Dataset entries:
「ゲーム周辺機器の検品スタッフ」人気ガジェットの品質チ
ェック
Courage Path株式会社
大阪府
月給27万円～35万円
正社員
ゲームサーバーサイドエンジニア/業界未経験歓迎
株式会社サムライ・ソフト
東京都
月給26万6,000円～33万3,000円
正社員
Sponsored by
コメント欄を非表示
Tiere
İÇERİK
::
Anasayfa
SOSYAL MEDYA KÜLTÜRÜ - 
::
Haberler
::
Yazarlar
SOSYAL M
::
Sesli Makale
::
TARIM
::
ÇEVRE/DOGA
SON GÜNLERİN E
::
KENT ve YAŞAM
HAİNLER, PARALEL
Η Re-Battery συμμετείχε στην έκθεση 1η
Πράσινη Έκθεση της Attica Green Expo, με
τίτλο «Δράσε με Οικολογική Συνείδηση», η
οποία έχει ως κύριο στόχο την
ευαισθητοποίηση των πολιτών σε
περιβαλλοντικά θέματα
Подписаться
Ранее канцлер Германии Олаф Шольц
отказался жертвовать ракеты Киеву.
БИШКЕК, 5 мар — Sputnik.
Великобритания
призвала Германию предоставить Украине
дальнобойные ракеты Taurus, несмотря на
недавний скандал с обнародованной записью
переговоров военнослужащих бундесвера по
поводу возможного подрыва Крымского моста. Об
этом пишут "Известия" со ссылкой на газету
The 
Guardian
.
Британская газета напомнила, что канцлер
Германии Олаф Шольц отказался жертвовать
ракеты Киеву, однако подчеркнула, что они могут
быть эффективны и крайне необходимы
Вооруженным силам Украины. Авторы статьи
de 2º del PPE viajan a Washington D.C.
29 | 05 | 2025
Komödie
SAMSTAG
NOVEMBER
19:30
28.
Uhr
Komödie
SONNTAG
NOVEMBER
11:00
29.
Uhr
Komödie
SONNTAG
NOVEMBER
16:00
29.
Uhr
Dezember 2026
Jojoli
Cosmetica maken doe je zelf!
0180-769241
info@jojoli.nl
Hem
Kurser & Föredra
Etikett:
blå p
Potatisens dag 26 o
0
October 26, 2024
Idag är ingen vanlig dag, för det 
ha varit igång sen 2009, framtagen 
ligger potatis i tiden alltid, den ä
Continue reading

:: ASSIGNMENT ::
Please repeat all the records above exactly as they appear.

:: REPLY TO THE TASK ::
「ゲーム周辺機器の検品スタッフ」人気ガジェットの品質チ
ェック
Courage Path株式会社
大阪府
月給27万円～35万円
正社員
ゲームサーバーサイドエンジニア/業界未経験歓迎
株式会社サムライ・ソフト
東京都
月給26万6,000円～33万3,000円
正社員
Sponsored by
コメント欄を非表示
Tiere
İÇERİK
::
Anasayfa
SOSYAL MEDYA KÜLTÜRÜ - 
::
Haberler
::
Yazarlar
SOSYAL M
::
Sesli Makale
::
TARIM
::
ÇEVRE/DOGA
SON GÜNLERİN E
::
KENT ve YAŞAM
HAİNLER, PARALEL
Η Re-Battery συμμετείχε στην έκθεση 1η
Πράσινη Έκθεση της Attica Green Expo, με
τίτλο «Δράσε με Οικολογική Συνείδηση», η
οποία έχει ως κύριο στόχο την
ευαισθητοποίηση των πολιτών σε
περιβαλλοντικά θέματα
Подписаться
Ранее канцлер Германии Олаф Шольц
отказался жертвовать ракеты Киеву.
БИШКЕК, 5 мар — Sputnik.
Великобритания
призвала Германию предоставить Украине
дальнобойные ракеты Taurus, несмотря на
недавний скандал с обнародованной записью
переговоров военнослужащих бундесвера по
поводу возможного подрыва Крымского моста. Об
этом пишут "Известия" со ссылкой на газету
The 
Guardian
.
Британская газета напомнила, что канцлер
Германии Олаф Шольц отказался жертвовать
ракеты Киеву, однако подчеркнула, что они могут
быть эффективны и крайне необходимы
Вооруженным силам Украины. Авторы статьи
de 2º del PPE viajan a Washington D.C.
29 | 05 | 2025
Komödie
SAMSTAG
NOVEMBER
19:30
28.
Uhr
Komödie
SONNTAG
NOVEMBER
11:00
29.
Uhr
Komödie
SONNTAG
NOVEMBER
16:00
29.
Uhr
Dezember 2026
Jojoli
Cosmetica maken doe je zelf!
0180-769241
info@jojoli.nl
Hem
Kurser & Föredra
Etikett:
blå p
Potatisens dag 26 o
0
October 26, 2024
Idag är ingen vanlig dag, för det 
ha varit igång sen 2009, framtagen 
ligger potatis i tiden alltid, den ä
Continue reading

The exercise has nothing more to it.